Now in a backlash against digital dependency, a number of tour operators, cruise lines and resorts are championing unplugged vacations.
The adventure travel company Intrepid Travel has just announced a new category of Digital Detox Trips in which participants pledge, in writing, to swear off all digital devices including cellphones and cameras. They will receive a notebook in which to record impressions, and the trip leader will send daily email updates to loved ones back home on request. The new eight- to 10-day trips visit Ecuador, India, Morocco and Thailand (from $630 a person).
Anyone seeking a DIY digital detox will find areas in emerging destinations like Cuba and Myanmar with weak if not nonexistent signals. Much of rural Alaska is unconnected, a feature that Un-Cruise Adventures celebrates in its off-grid Alaska sailings (seven nights from $2,295 a person) and Natural Habitat Adventures highlights in its eight-day Alaska’s Coastal Grizzlies: Kodiak to Katmai trip (from $8,995 a person).
In urban areas, travel providers are stepping in to help guests switch off. Separate the children from Snapchat, for instance, by checking into the Renaissance Pittsburgh hotel, which offers a family digital detox package in which family members exchange their devices for a room stocked with board games and cards.
The tour operator Tauck sends clients on its family-focused Tauck Bridges tours and cruises with pretrip instructions that encourage them to leave their devices in their rooms.
Tauck’s chief executive, Dan Mahar, said that the response has been positive since the program began about three years ago. “Parents and grandparents were happy to have someone else set the standard.”

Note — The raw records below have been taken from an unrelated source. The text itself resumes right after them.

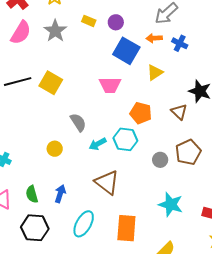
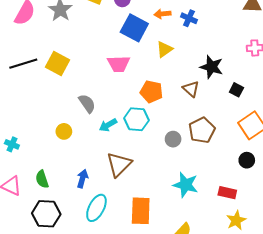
brown triangle: (107, 182) -> (119, 164), turned 40
blue arrow: (60, 194) -> (82, 179), moved

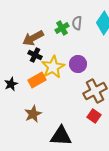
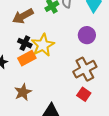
black cross: (35, 55) -> (25, 43), moved
purple circle: (78, 64) -> (87, 35), moved

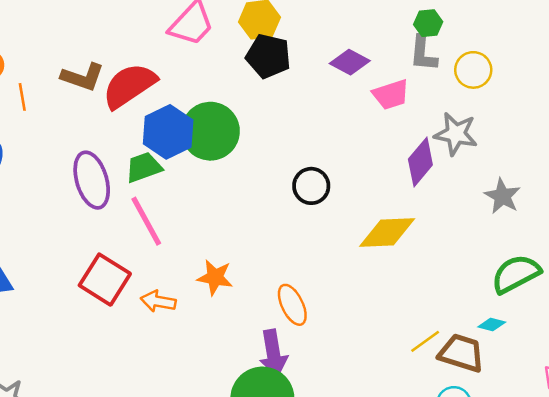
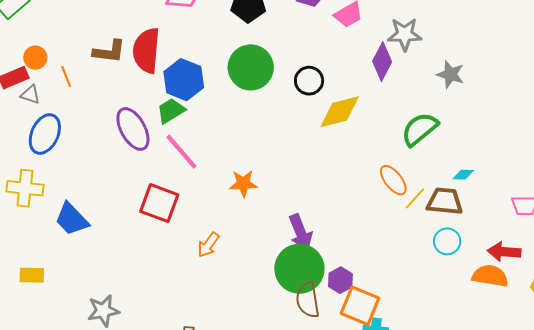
red semicircle: (129, 86) -> (146, 50), turned -39
green circle: (210, 131) -> (251, 67), moved
black circle: (311, 186) -> (309, 81), moved
yellow diamond: (387, 232) -> (340, 112), moved
green semicircle: (516, 274) -> (420, 129), moved
orange arrow: (158, 301) -> (208, 245), moved, turned -52
orange ellipse: (292, 305) -> (393, 180), moved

Airline bans Samsung Note 7
COPENHAGEN, Denmark >> Scandinavian Airlines is banning passengers from using the new Samsung Note 7 smartphone on its flights because of concern about fires.
SAS spokesman Fredrik Henriksson says he expects “good understanding from our customers” to not use or charge one, or stow it in checked baggage.
Henriksson told the Associated Press that it was a “ban, not just a recommendation” like the one issued Sept. 9 by the U.S. Federal Aviation Administration, which said it can’t prohibit the devices until the Consumer Product Safety Commission issues a recall.
Singapore Airlines already has prohibited the use or charging of the Galaxy device during flights, while others have said they would tell passengers not to check the Galaxy phone and to leave it switched off during flights.
Samsung on Sept. 2 recalled 2.5 million Galaxy Note 7 phones after several dozen caught fire and exploded.